People who live in oppressive, human-rights-abusing regimes where state militias and police agencies engage in intimidation, beatings and murder don't tend to protest openly at their condition too often. When they do, their numbers swiftly decline through attrition. And those who feel similarly and would wish to also raise their voices in protest are effectively silenced in fear for their lives and those of their loved ones.
The regimes in Iran, in Syria, in Lebanon, in Egypt, in Libya, in Saudi Arabia, in Sudan, in Zimbabwe and in the Palestine Territories are as good examples as any. The United Nations knows very well which regimes value human rights and practise a balanced form of governance; these are not among them. And there are others who additionally traffic in human slavery, all members in good standing of the United Nations.
Member states see little practicality, it would seem, in pointing fingers lest they visit embarrassment or humiliation upon the heads of other member states. This goes by the name of civil behaviour, as in to each his own. Even when the human condition in one or another of these countries becomes so degraded, elements of the population become so endangered at the hands of their leaders that it becomes impossible to ignore their plight, the response is a hesitant request to ease up.
The United Nations and its member countries, those within North America, the European Union, Australia, New Zealand, India, China, Russia, whose own aspirations are to continue prospering while lending the obligatory helping hand to others are traditionally loath to 'interfere' in the affairs of other member countries. The result is that dictators are handled with the kid gloves of diplomacy in the fond hope that they will somehow be persuaded to become more conscientious leaders through some strange osmosis of emulation and conscience.
And look at the Arab countries where support in the West for Islamist rule becomes politically correct among social liberals who can find it in their hearts to forgive the kind of abuses that has the state encouraging suicide bombing as a way to reach paradise earlier than normally anticipated, who encourage restless unemployed youth into radical mindsets to participate in bloodily futile battles to the death; theirs and their perceived enemies'.

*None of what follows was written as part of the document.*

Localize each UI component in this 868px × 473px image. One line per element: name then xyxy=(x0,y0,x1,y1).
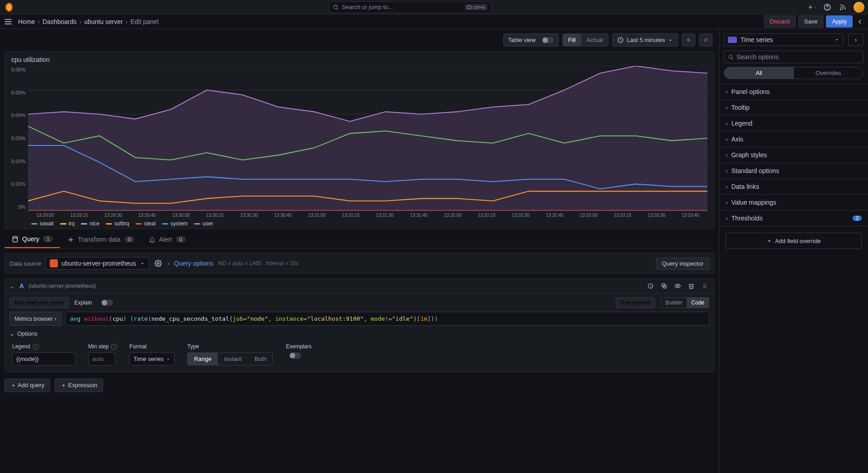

In Great Britain trade unions, academic unions and journalist unions see fit to boycott a legitimate liberal-democratic state on the basis of its 'occupation' of territory whose inhabitants lay continual siege to that democracy. In the interests of aiding the underdog, regardless that these actions spur on jihadists to greater destabilizing efforts. Not that England has a monopoly on this kind of sanctimonious behaviour; it's been seen in Canada as well as other countries.
And then there are the beleaguered populations of the dictatorships themselves who privately, quietly, chafe under their status of state and religion chattels, fed up with the endemic corruption, ineptitude, lack off opportunities and civil resources and who yet understand they can express their helpless frustration nowhere lest they be apprehended and held to account.
They have no rights, their society is bankrupt, they have no dreams of the future. Their leaders own the state media, they place strictures upon public dissent and public gatherings become illegal; the practise of religions other than that sanctioned by the state is also illegal, often to the point of death. Dissidents in such regimes face the possibility of arrest, incarceration, torture and death, be they men or women.
There are the evil doers and those who are by their unwillingness to protest, entirely complicit.